● Recorded data:
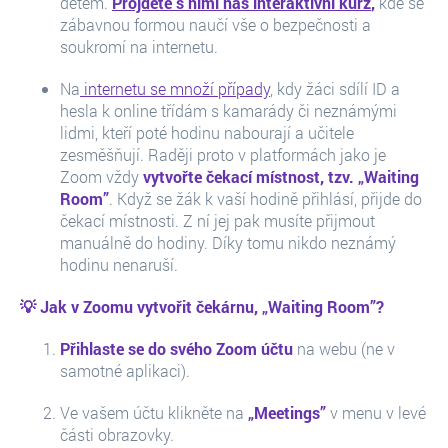
dětem.
Projděte s nimi náš interaktivní kurz
,
kde se
zábavnou formou naučí vše o bezpečnosti a
soukromí na internetu.
Na
internetu se množí případy
, kdy žáci sdílí ID a
hesla k online třídám s kamarády či neznámými
lidmi, kteří poté hodinu nabourají a učitele
zesměšňují. Raději proto v platformách jako je
Zoom vždy
vytvořte čekací místnost, tzv. „Waiting
Room”
. Když se žák k vaší hodině přihlásí, přijde do
čekací místnosti. Z ní jej pak musíte přijmout
manuálně do hodiny. Díky tomu nikdo neznámý
hodinu nenaruší.
💡 Jak v Zoomu vytvořit čekárnu, „Waiting Room”?
Přihlaste se do svého Zoom účtu
na webu (ne v
samotné aplikaci).
Ve vašem účtu klikněte na
„Meetings”
v menu v levé
části obrazovky.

● What you are asked to do: Copy the entries above verbatim. Pictures do not belong in the copy.

● Answer space:
dětem.
Projděte s nimi náš interaktivní kurz
,
kde se
zábavnou formou naučí vše o bezpečnosti a
soukromí na internetu.
Na
internetu se množí případy
, kdy žáci sdílí ID a
hesla k online třídám s kamarády či neznámými
lidmi, kteří poté hodinu nabourají a učitele
zesměšňují. Raději proto v platformách jako je
Zoom vždy
vytvořte čekací místnost, tzv. „Waiting
Room”
. Když se žák k vaší hodině přihlásí, přijde do
čekací místnosti. Z ní jej pak musíte přijmout
manuálně do hodiny. Díky tomu nikdo neznámý
hodinu nenaruší.
💡 Jak v Zoomu vytvořit čekárnu, „Waiting Room”?
Přihlaste se do svého Zoom účtu
na webu (ne v
samotné aplikaci).
Ve vašem účtu klikněte na
„Meetings”
v menu v levé
části obrazovky.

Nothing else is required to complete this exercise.